Herr James Hil sagte außerdem, dass Gazprom fast 7 Milliarden US-Dollar an Einnahmen aus diesem Vertrag verlieren würde, wenn Kiew beschließen sollte, den letzten Handelsvertrag mit Moskau zu kündigen. Dies ist ein schwerer Schlag für das Land.
Unterdessen gab Kremlsprecher Dmitri Peskow im August 2024 bekannt, dass das Land Pläne habe, um mit der Unterbrechung der Gaslieferungen umzugehen, wenn der Vertrag nicht verlängert werde.
„Sollte die Ukraine beschließen, das Gastransitabkommen nicht zu verlängern, wird dies den Interessen der europäischen Verbraucher ernsthaft schaden, die nach wie vor bereit sind, große Mengen russischen Gases zu erschwinglichen Preisen zu kaufen, das billiger ist als Gas aus anderen Quellen, insbesondere aus den Vereinigten Staaten“, bekräftigte Dmitri Peskow.
Moskau kündigte zudem seine Bereitschaft an, das Transitabkommen zu verlängern, Kiew hingegen erklärte mehrfach, dies nicht tun zu wollen.
Ukraine hält an „roter Linie“ fest
Für die Ukraine, so die Nachrichtenagentur Bloomberg , bestehe eine bittere Realität darin, dass niemand die Verlängerung des Gastransitvertrags so sehr brauche wie sie selbst.
Finanziell gesehen besteht für die Ukraine das Risiko, bis zu 800 Millionen Dollar jährlich an Transportgebühren einzubüßen, schätzt Mykhailo Svyshcho, Analyst bei der in Kiew ansässigen Unternehmensberatung ExPro Consulting.

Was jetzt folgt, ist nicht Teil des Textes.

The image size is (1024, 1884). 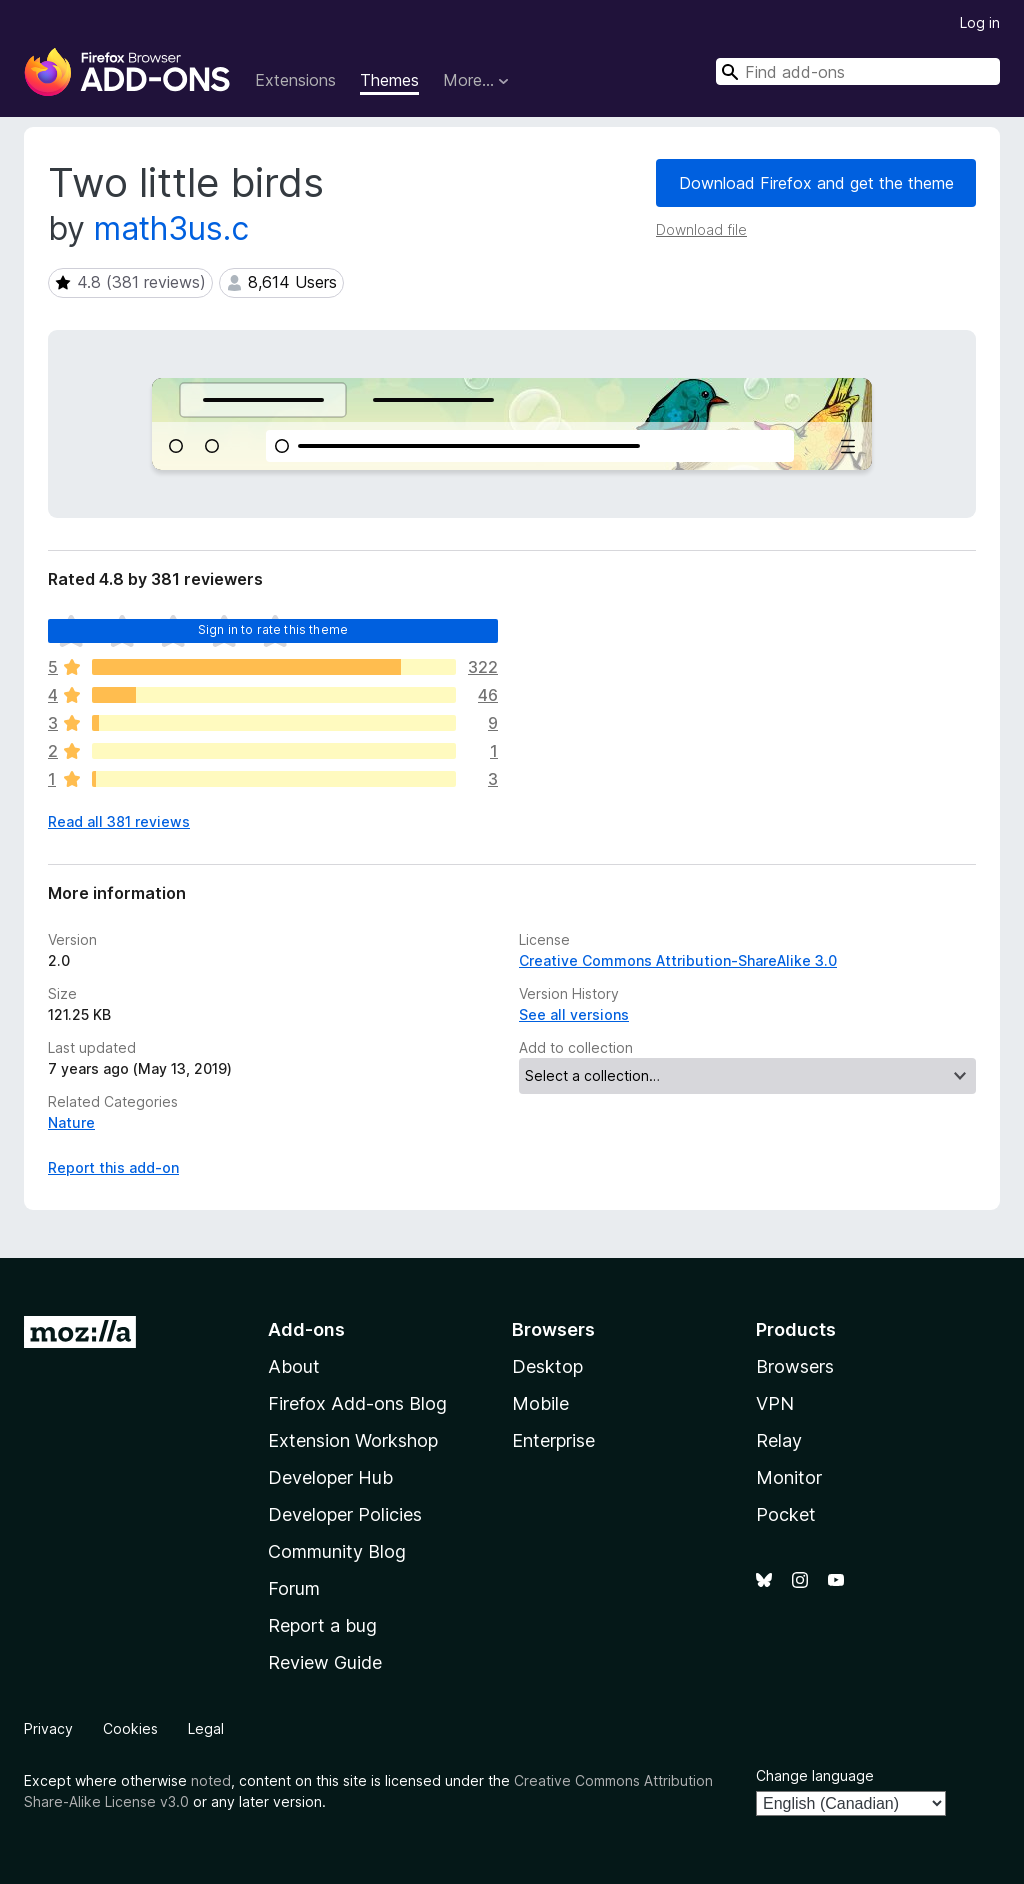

Die Nachrichtenagentur AFP erklärte, dass die Ukraine zwar dieses Netzwerk unbedingt aufrechterhalten wolle, zugleich aber beharrlich an ihrer „roten Linie“ gegenüber Russland festhalte.
Präsident Wolodymyr Selenskyj hat wiederholt angekündigt, Russland vom russischen Verkehrsnetz abzuschneiden, um den Geldfluss in den Kreml zu unterbinden. Stattdessen sucht Kiew nach anderen Lieferanten.
Das Land hat Transitgespräche mit Aserbaidschan geführt, das derzeit acht europäische Länder mit Gas versorgt. Aber derzeit gibt es keine konkreten Vorschläge von Händlern, die diskutiert werden könnten.“
Tatsächlich wird die Gasproduktion Aserbaidschans selbst mit einem neuen Vertrag nicht ausreichen, um das russische Gas kurzfristig vollständig zu ersetzen.
Da Angebot und Nachfrage im Energiesektor weltweit noch immer im Gleichgewicht sind, besteht bei dem Verlust der Route durch die Ukraine mit ziemlicher Sicherheit die Gefahr, dass es zu Volatilität auf den europäischen Märkten kommt. Wird die Ukraine in den verbleibenden Monaten des Jahres eine Kehrtwende machen, um sich selbst, Europa und Russland Schwierigkeiten zu entziehen?